Negative attitudes about work are common because very few people in the US really make anything anymore. We just buy things. Very few people who do work actually create anything--they just sell products other people made. The link between product and creation has been severed. What hasn't been accounted for is the fact that this gives everyone a sense of detachment from said products. Sure, you can attribute consoomerism to people who just have bad values, but we should also realize that our whole system of production is completely fucked.
Very few of us actually know who actually produces the goods we consume--yet another way we are essentially detached from the system. The workforce is impersonal, and people are reduced to a number, a labor cost. Therefore, we have outsource all production to foreign countries because its cheaper. Like, a shirt you buy for $20 USD was probably made by some factory worker in Taiwan for the equivalent of $0.15 USD. Some Chinese workers have been documented as having dropped dead in factories while making the toys you put in your McDonald's Kid's Meals. We shop, but they drop. But we never see these connections because China is over there and not here. It's easy to ignore the problems with our system of production when they're far away from us, but not so easy if they're next-door to us.

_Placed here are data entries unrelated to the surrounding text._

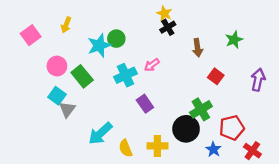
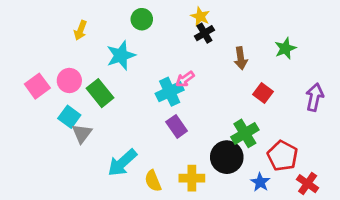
pink square: (31, 35) -> (37, 86), moved
green circle: (116, 39) -> (142, 19), moved
cyan cross: (125, 75) -> (170, 92), moved
red pentagon: (232, 128) -> (282, 156), turned -30

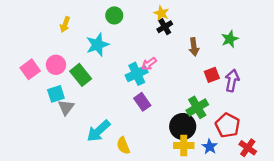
red square: (263, 93) -> (212, 75), turned 32
purple arrow: (315, 97) -> (232, 80), moved
cyan square: (69, 117) -> (56, 94), turned 36
yellow cross: (192, 178) -> (184, 146), moved

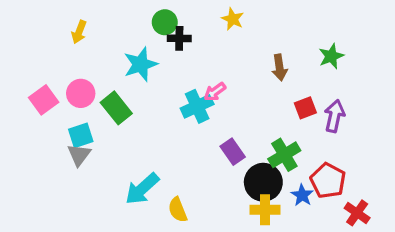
yellow arrow: (65, 24) -> (79, 32), moved
black cross: (165, 27) -> (179, 38), moved, turned 32
purple rectangle: (142, 102) -> (233, 152), moved
gray triangle: (66, 107) -> (79, 155), moved
blue star: (210, 147) -> (302, 195), moved

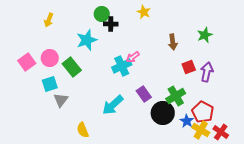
gray triangle: (79, 155) -> (61, 100), moved
cyan arrow: (142, 189) -> (113, 105), moved
yellow semicircle: (178, 210) -> (83, 130), moved
yellow cross: (265, 210) -> (201, 130), moved, turned 30

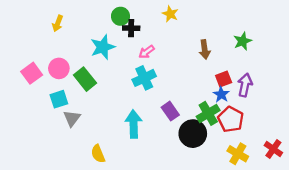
pink arrow: (133, 57) -> (147, 52), moved
cyan arrow: (113, 105) -> (134, 124), turned 130
red pentagon: (203, 112) -> (231, 119), moved
blue star: (187, 121) -> (221, 94), moved
red cross: (221, 132) -> (273, 149), moved

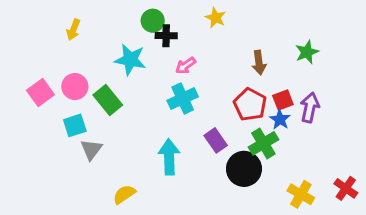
cyan star: (103, 47) -> (130, 60), turned 30
red pentagon: (231, 119) -> (250, 105), moved
yellow semicircle: (98, 154) -> (124, 194), turned 78

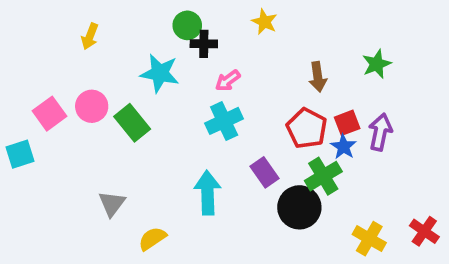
cyan square: (75, 125) -> (20, 154), moved
gray triangle: (91, 149) -> (112, 204), moved

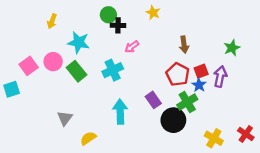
green star: (377, 64) -> (232, 48), moved
cyan star: (160, 73) -> (79, 42), moved
cyan cross: (224, 121) -> (113, 70), moved

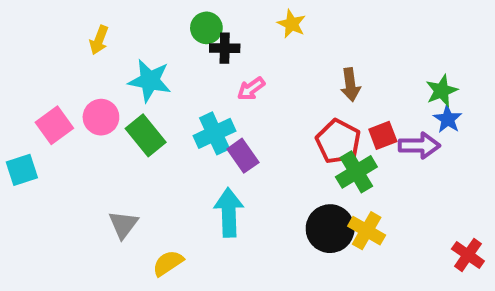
purple arrow: (220, 76) -> (419, 146), turned 78
blue star: (199, 85) -> (448, 119), moved
purple rectangle: (153, 100) -> (243, 156), moved
green cross: (187, 102) -> (356, 172), moved
yellow cross: (214, 138) -> (367, 231), moved

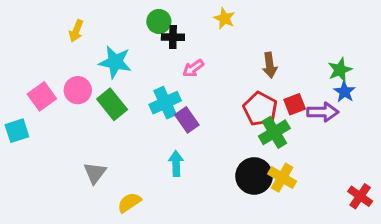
cyan arrow: (229, 212) -> (176, 163), size x0.7

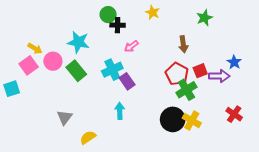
yellow arrow: (76, 31) -> (35, 48), moved, turned -80
green star: (340, 70) -> (204, 18), moved
red cross: (360, 196) -> (234, 114), moved

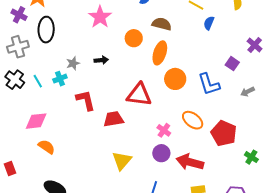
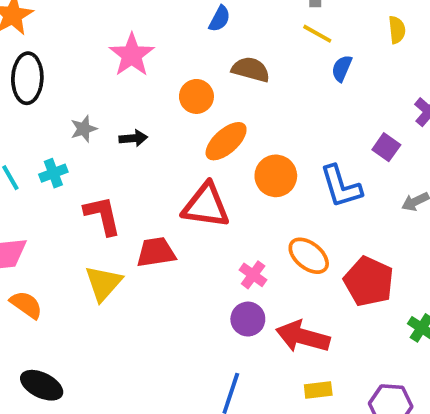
orange ellipse: (160, 53) -> (226, 141), moved, turned 30
gray star: (73, 63) -> (84, 129), moved
yellow triangle: (122, 161) -> (103, 283), moved

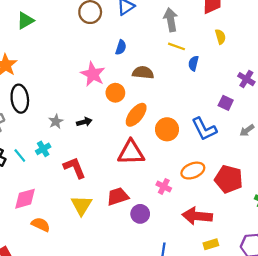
pink star: (132, 55) -> (93, 74), moved
red trapezoid: (156, 252) -> (118, 196), moved
orange ellipse: (309, 256) -> (193, 171), turned -50
purple circle: (248, 319) -> (140, 214), moved

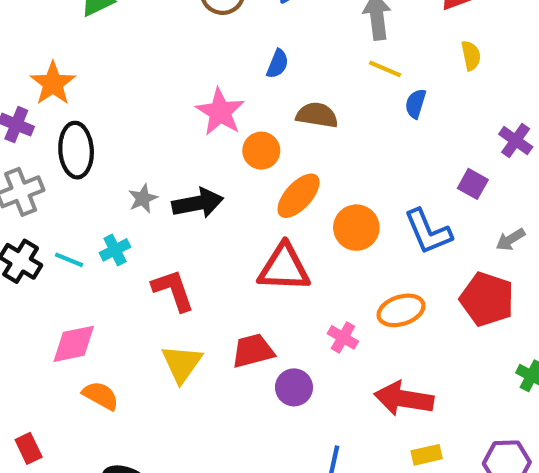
black arrow: (84, 122) -> (198, 203), size x1.6
cyan line: (20, 156) -> (69, 260), turned -32
red pentagon: (229, 179) -> (487, 299), moved

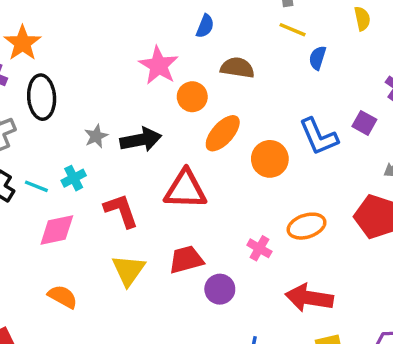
blue L-shape: (428, 232) -> (319, 137), moved
red triangle: (284, 268) -> (185, 189), moved
pink diamond: (74, 344) -> (57, 230), moved

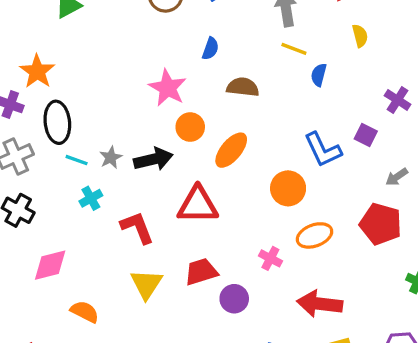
orange circle: (192, 97) -> (190, 127), moved
orange circle: (270, 159) -> (288, 188), moved
cyan line: (36, 186) -> (77, 160), moved
pink diamond: (57, 230) -> (50, 265), moved

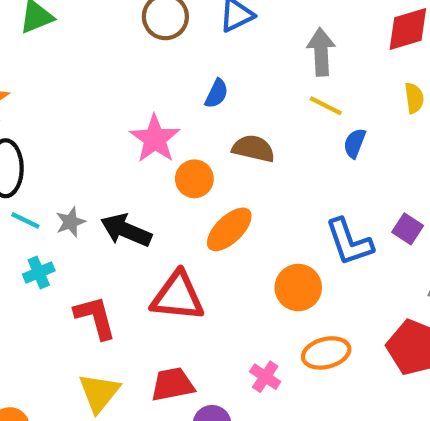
orange circle: (190, 127) -> (194, 179), moved
black arrow: (153, 159) -> (126, 230), turned -150

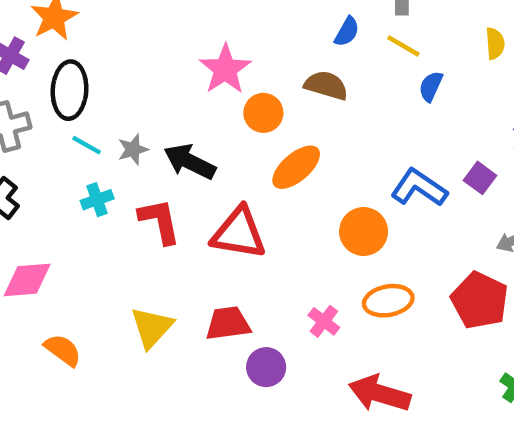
blue semicircle: (217, 94) -> (347, 32), moved
blue L-shape: (349, 242) -> (419, 188), turned 140
red L-shape: (95, 317) -> (160, 221), moved

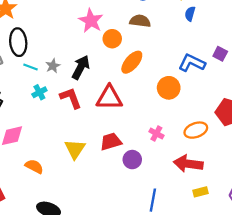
black arrow: (190, 162) -> (81, 67), turned 100
orange ellipse: (388, 301) -> (196, 130), moved

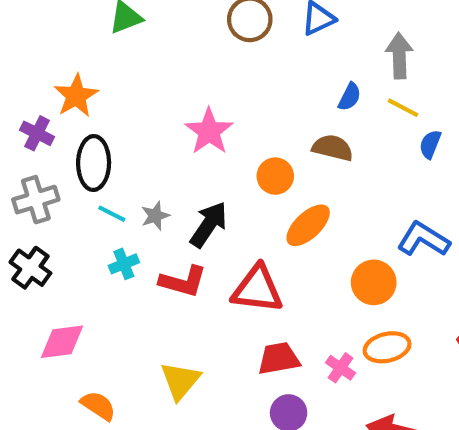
pink star: (91, 21) -> (209, 131), moved
red L-shape: (71, 98) -> (183, 281), turned 120
orange ellipse: (196, 130) -> (387, 347), moved
red trapezoid: (111, 142) -> (279, 359), moved

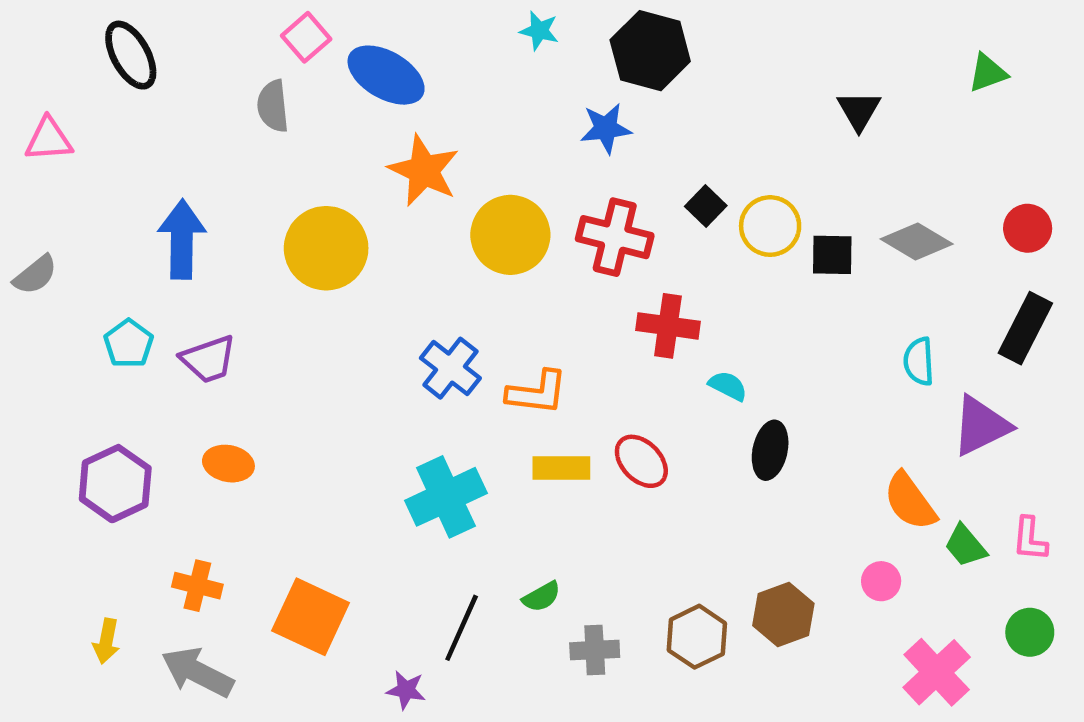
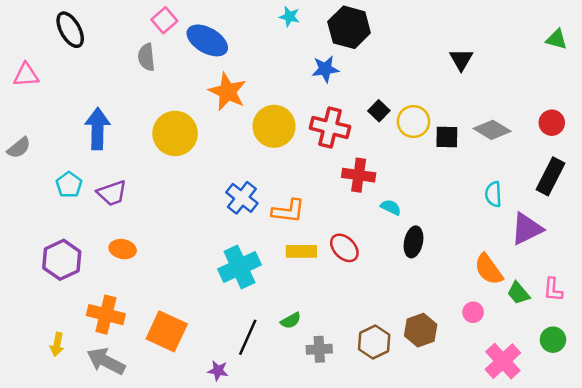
green triangle: (988, 73) -> (557, 39), moved, turned 35
orange cross: (197, 586) -> (106, 315), size x1.4

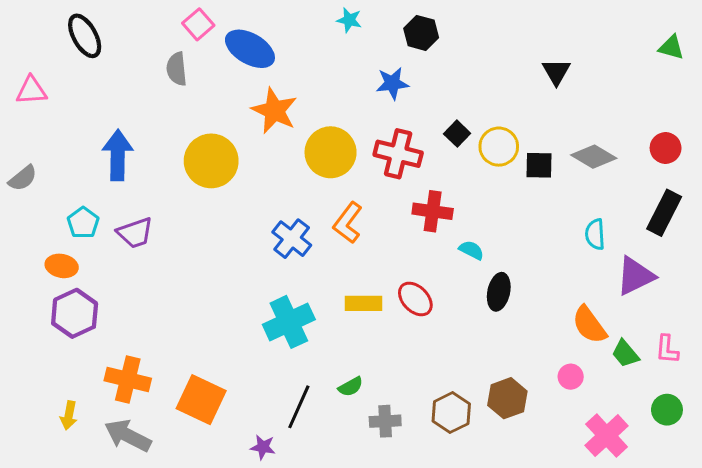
black hexagon: (349, 27) -> (421, 33), size x0.7
orange L-shape: (288, 211) -> (348, 223), moved, turned 120
orange ellipse: (123, 249) -> (62, 266), moved

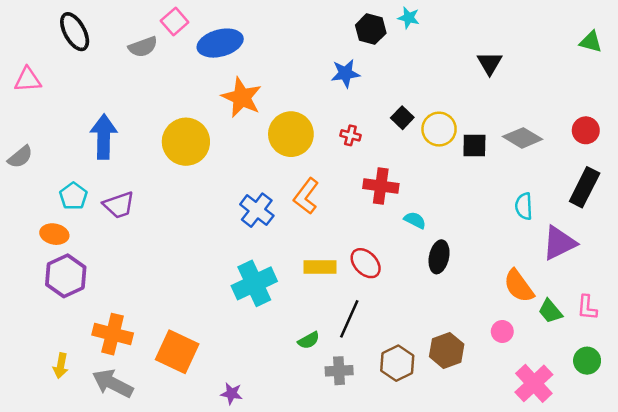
cyan star: (349, 20) -> (409, 18), moved
blue ellipse: (250, 49) -> (220, 43), turned -45
gray semicircle: (177, 69) -> (143, 47), moved, turned -104
red cross: (398, 154) -> (350, 135), size x0.5
black line: (299, 407) -> (349, 319), moved

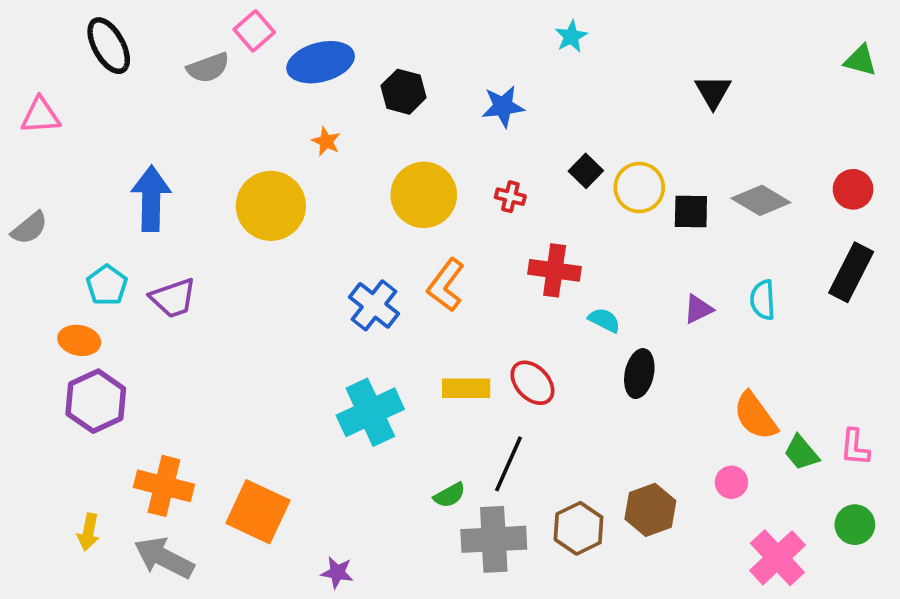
cyan star: (409, 18) -> (571, 36), moved, turned 30
black hexagon: (371, 29) -> (403, 92), moved
orange star: (242, 97) -> (326, 141), moved, size x0.5
purple triangle: (559, 243) -> (698, 309), moved, size x0.6
gray cross: (339, 371) -> (494, 539), size x1.6

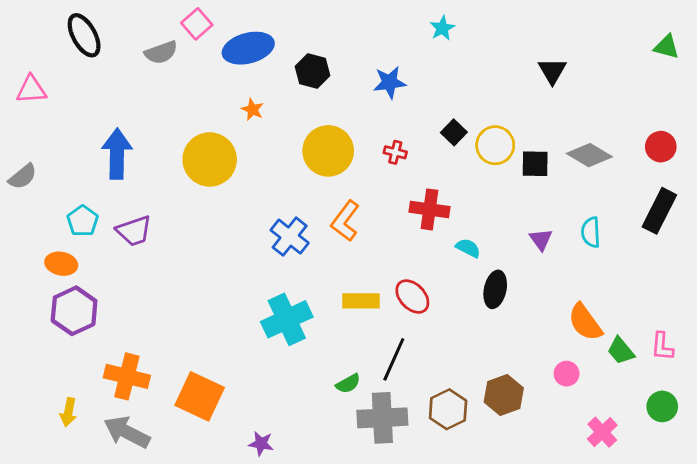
purple triangle: (698, 309) -> (541, 239), turned -40
pink cross: (777, 558) -> (602, 432), size x0.7

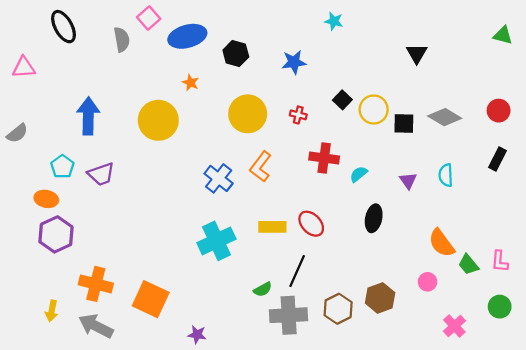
cyan star: (442, 28) -> (334, 21), turned -30
gray semicircle: (161, 52) -> (122, 40), turned -80
black rectangle: (659, 211) -> (497, 159), size x0.7
cyan semicircle: (468, 248) -> (359, 174), moved, turned -66

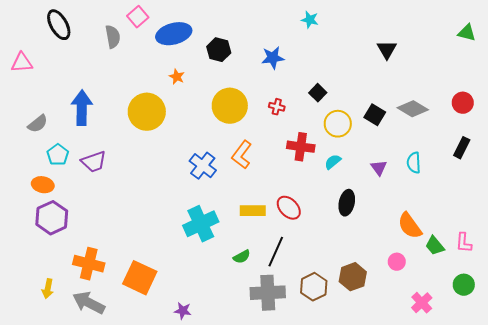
yellow circle: (374, 110) -> (338, 124), moved
black square: (404, 124) -> (375, 115), turned 30
gray semicircle: (17, 133) -> (38, 124), moved
green semicircle: (263, 289) -> (242, 257), moved

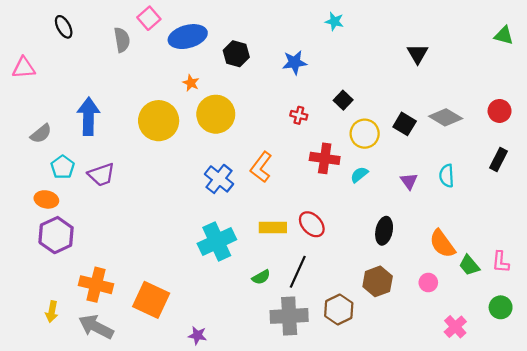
black ellipse: (59, 25) -> (64, 27), size x0.7
yellow circle: (230, 106) -> (216, 114), moved
black ellipse: (347, 203) -> (384, 231), moved
brown hexagon: (353, 277) -> (378, 281), moved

Not only are we detached from the process of production, consoomers are necessarily removed from the materiality of the products they consume. Products have been imbued with special meaning and purpose through branding. Advertisements are not informative, they are full of fantasy. Shampoo doesn't tell you it will clean your hair, it fills your mind with visions of sunlit beaches, warm sand, a cool breeze and fresh air. You're sold a dream, not a reality.
Corporations are funny in this regard. They don't seem to exist on the corporeal world. For many people a corporation is something that exists completely within the mind. This aspect is where consoomerism shows itself to be utterly and truly a religious phenomena. People will spend hundreds to thousands of dollars for some plastic that is shaped like their favorite super-hero. They will spend hundreds of dollars on deluxe version of a new video game simply because the game is tied to a particular brand or franchise. They will devote hours and hours of their time talking to their friends about the history and people in worlds that don't exist as if that information holds any value.
People who say they are a "fan" of something, tout that label as if it holds any actual meaning or value. However, the only value a "fan" has is as someone who spends time and money on consuming products from a brand or franchise. Their identity is necessarily tied to a corporation, much like a Christian might be tied to his faith in God, a Muslim to Allah, or Buddhist to Taoism.